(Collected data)
+ + + + +
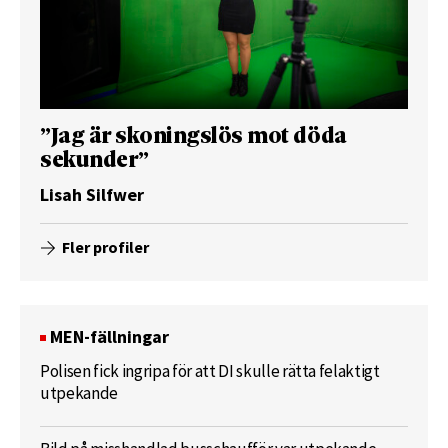
”Jag är skoningslös mot döda
sekunder”
Lisah Silfwer
Fler profiler
MEN-fällningar
Polisen fick ingripa för att DI skulle rätta felaktigt
utpekande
+ + + + +
_PROBLEM TO SOLVE:_ Repeat the records above word for word, apart from the pictures.

_RESULT OF THE TASK:_
”Jag är skoningslös mot döda
sekunder”
Lisah Silfwer
Fler profiler
MEN-fällningar
Polisen fick ingripa för att DI skulle rätta felaktigt
utpekande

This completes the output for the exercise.